What to work on => Beginning with the line containing "2026年1月 (640, 1927)" and ending at the last line of the records, transcribe each line exactly. Do not include pictures.

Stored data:
===

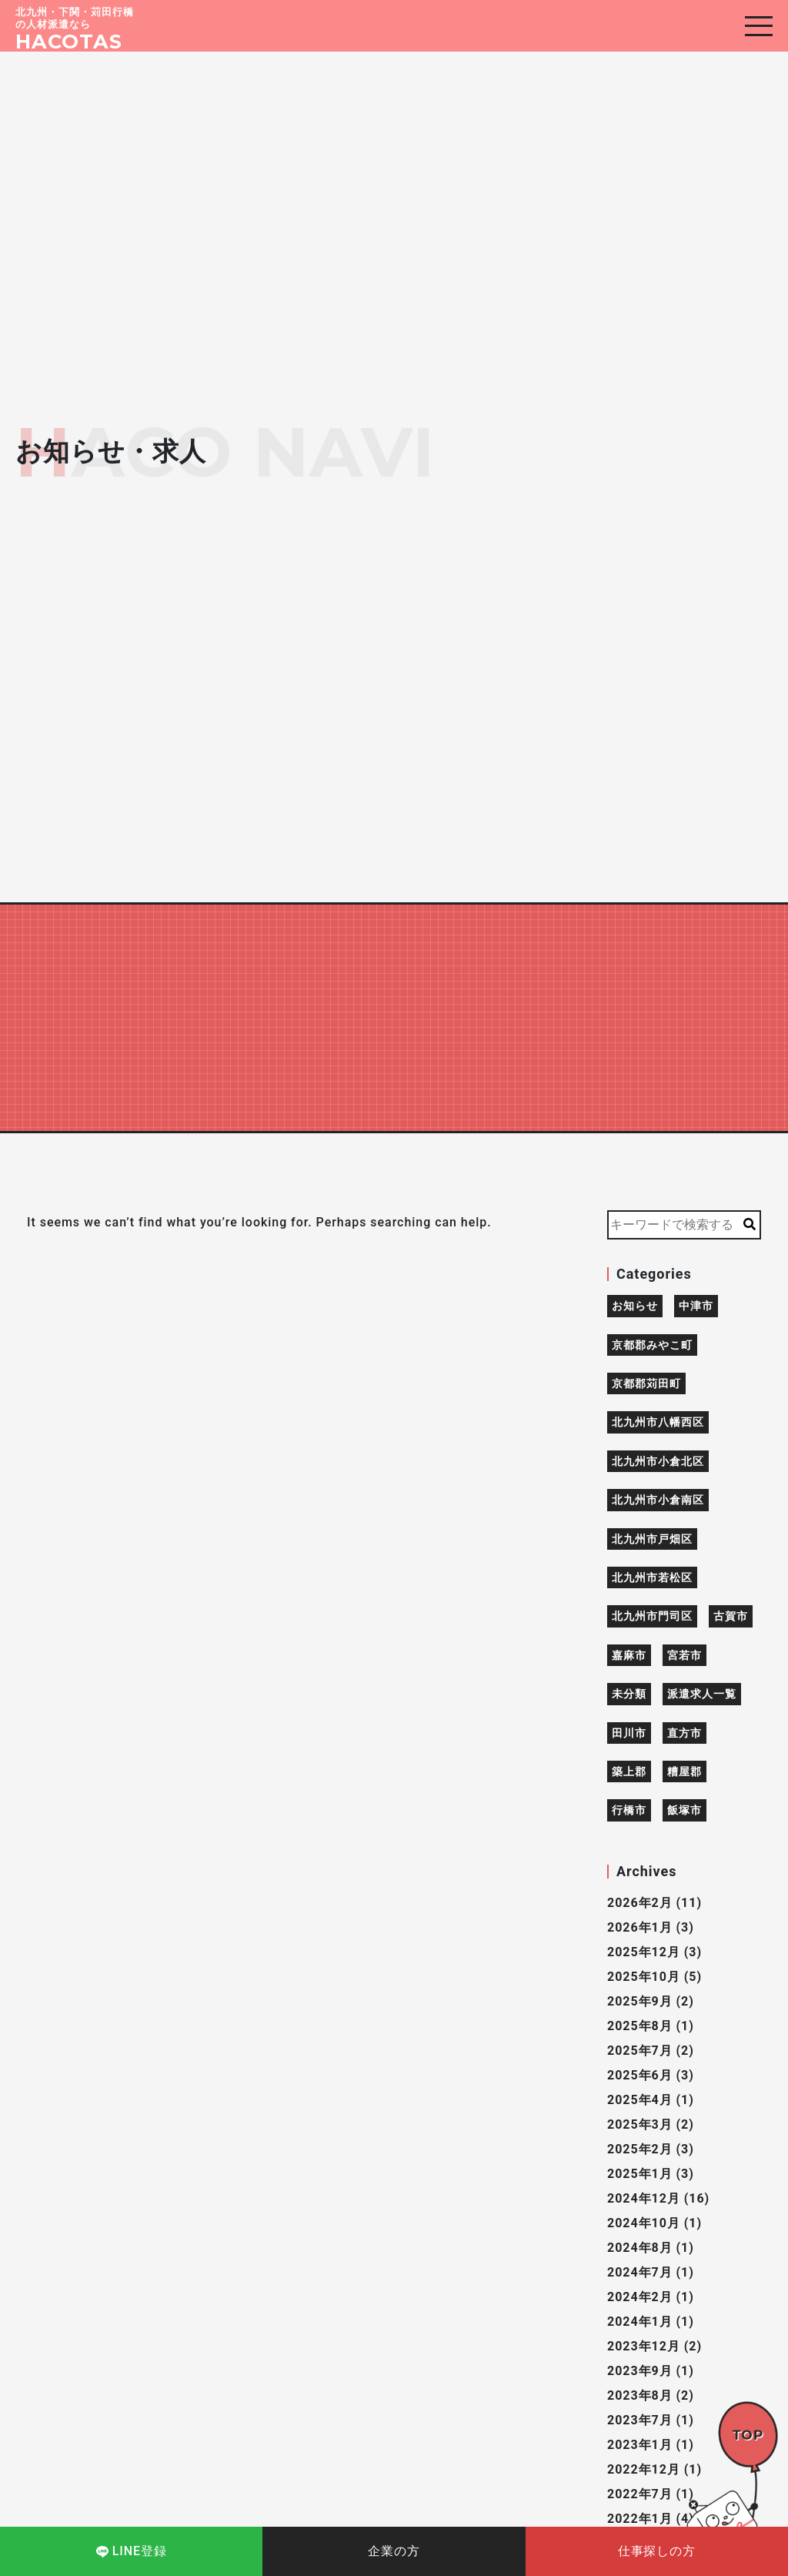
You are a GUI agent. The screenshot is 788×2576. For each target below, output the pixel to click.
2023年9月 (640, 2371)
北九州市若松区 (652, 1577)
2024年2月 (640, 2297)
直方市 (684, 1733)
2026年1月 (640, 1927)
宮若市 (684, 1655)
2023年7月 (640, 2420)
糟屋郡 (684, 1771)
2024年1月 (640, 2321)
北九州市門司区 (652, 1616)
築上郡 (629, 1771)
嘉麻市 (629, 1655)
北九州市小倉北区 (658, 1461)
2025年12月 (643, 1952)
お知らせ (635, 1306)
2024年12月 (643, 2198)
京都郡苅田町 (646, 1383)
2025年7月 (640, 2050)
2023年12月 (643, 2346)
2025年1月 (640, 2173)
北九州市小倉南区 (658, 1500)
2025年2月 (640, 2149)
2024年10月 (643, 2223)
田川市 (629, 1733)
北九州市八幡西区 (658, 1422)
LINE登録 (131, 2551)
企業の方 (394, 2551)
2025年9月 (640, 2001)
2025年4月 (640, 2100)
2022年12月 (643, 2469)
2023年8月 (640, 2395)
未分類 (629, 1694)
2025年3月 (640, 2124)
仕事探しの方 (657, 2551)
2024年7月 (640, 2272)
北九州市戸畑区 (652, 1539)
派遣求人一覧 (701, 1694)
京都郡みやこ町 (652, 1345)
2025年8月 (640, 2026)
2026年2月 (640, 1902)
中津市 (696, 1306)
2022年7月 (640, 2494)
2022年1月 (640, 2518)
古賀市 (730, 1616)
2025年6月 (640, 2075)
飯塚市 (684, 1810)
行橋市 (629, 1810)
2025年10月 (643, 1976)
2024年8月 (640, 2247)
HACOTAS (68, 41)
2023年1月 (640, 2444)
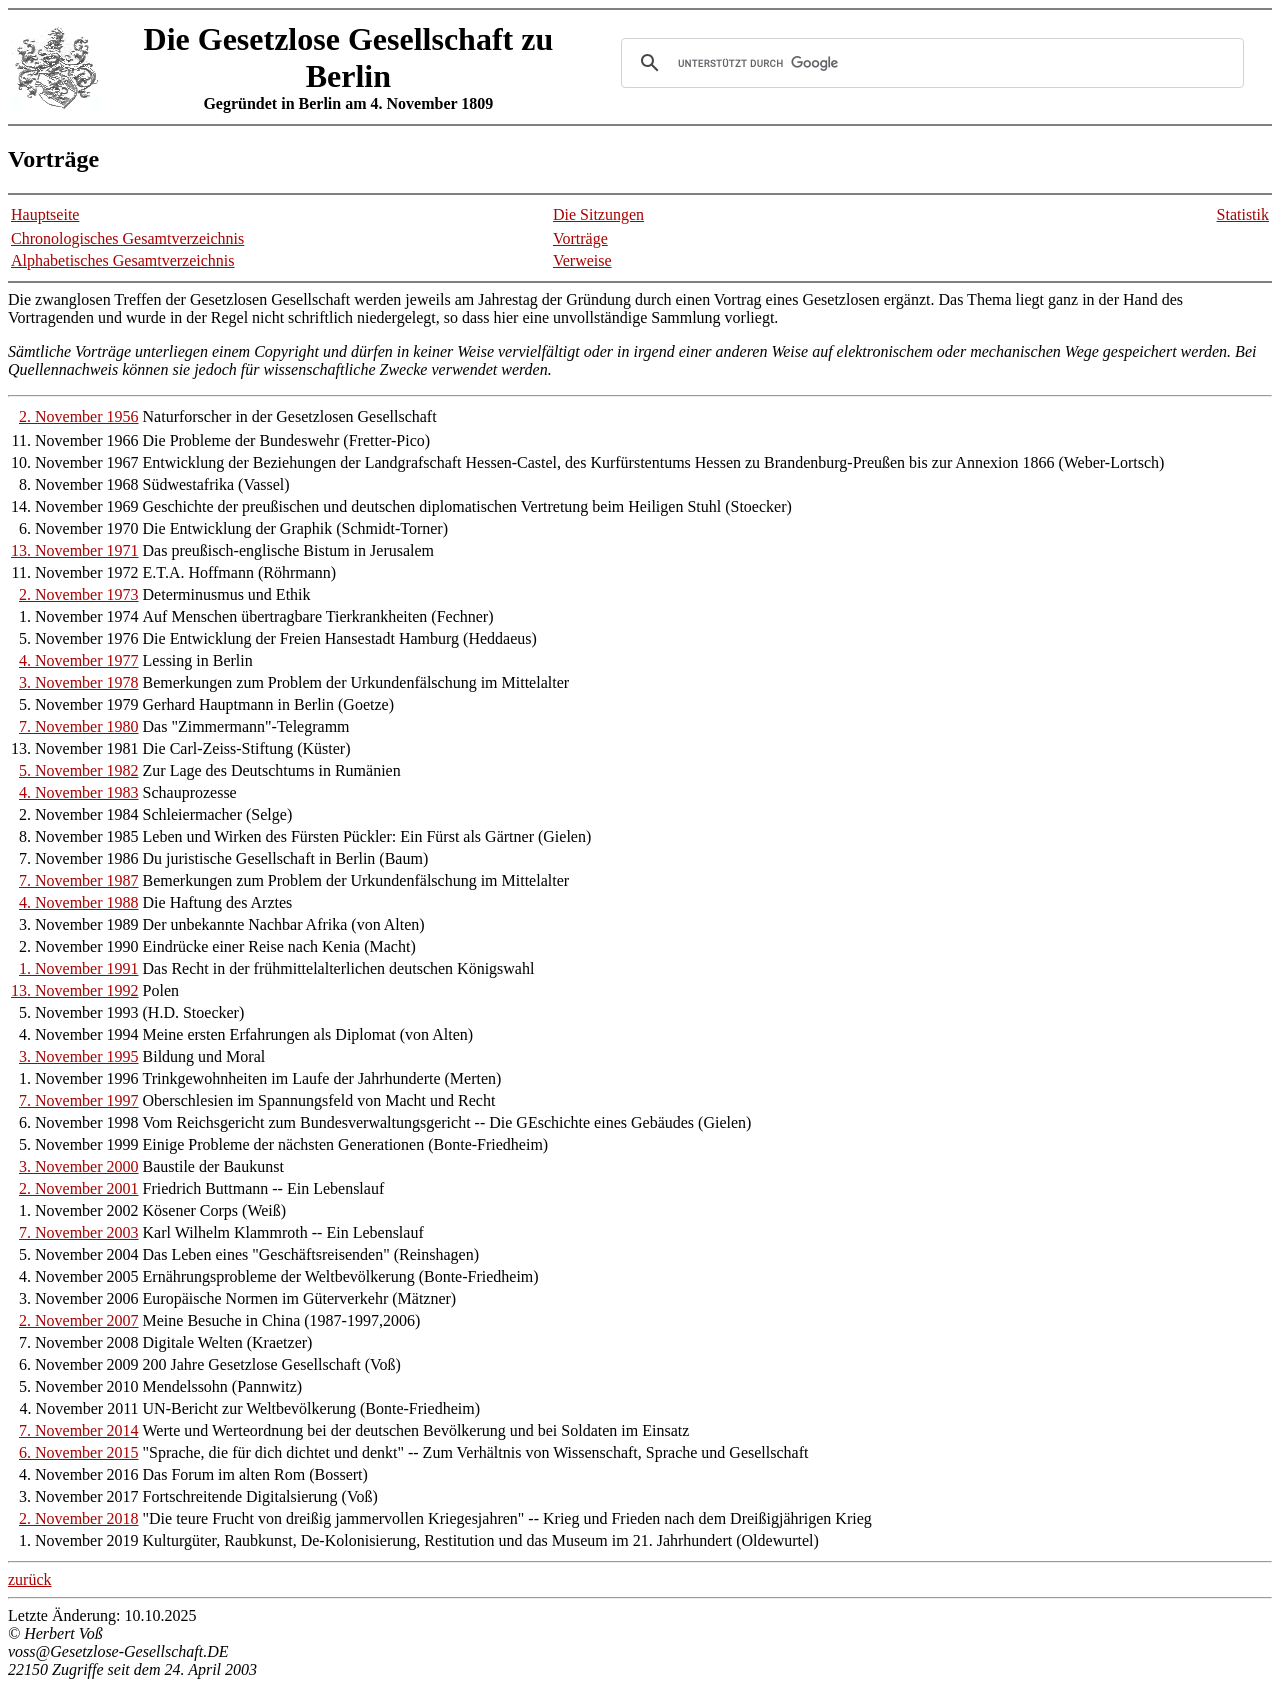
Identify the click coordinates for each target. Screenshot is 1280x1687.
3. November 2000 (79, 1166)
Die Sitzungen (598, 214)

===

Exercise solution =>
2026年1月 (640, 1927)
宮若市 (684, 1655)
2023年7月 (640, 2420)
糟屋郡 (684, 1771)
2024年1月 (640, 2321)
北九州市門司区 (652, 1616)
築上郡 (629, 1771)
嘉麻市 (629, 1655)
北九州市小倉北区 (658, 1461)
2025年12月 (643, 1952)
お知らせ (635, 1306)
2024年12月 (643, 2198)
京都郡苅田町 (646, 1383)
2025年7月 (640, 2050)
2023年12月 (643, 2346)
2025年1月 (640, 2173)
北九州市小倉南区 (658, 1500)
2025年2月 (640, 2149)
2024年10月 (643, 2223)
田川市 (629, 1733)
北九州市八幡西区 (658, 1422)
LINE登録 (131, 2551)
企業の方 (394, 2551)
2025年9月 (640, 2001)
2025年4月 (640, 2100)
2022年12月 (643, 2469)
2023年8月 (640, 2395)
未分類 (629, 1694)
2025年3月 (640, 2124)
仕事探しの方 (657, 2551)
2024年7月 (640, 2272)
北九州市戸畑区 (652, 1539)
派遣求人一覧 (701, 1694)
京都郡みやこ町 (652, 1345)
2025年8月 (640, 2026)
2026年2月 (640, 1902)
中津市 (696, 1306)
2022年7月 (640, 2494)
2022年1月 (640, 2518)
古賀市 (730, 1616)
2025年6月 (640, 2075)
飯塚市 (684, 1810)
行橋市 (629, 1810)
2025年10月 (643, 1976)
2024年8月 (640, 2247)
HACOTAS (68, 41)
2023年1月 (640, 2444)
Identify the click coordinates for each target. Screenshot is 1280x1687.
3. November 2000 (79, 1166)
Die Sitzungen (598, 214)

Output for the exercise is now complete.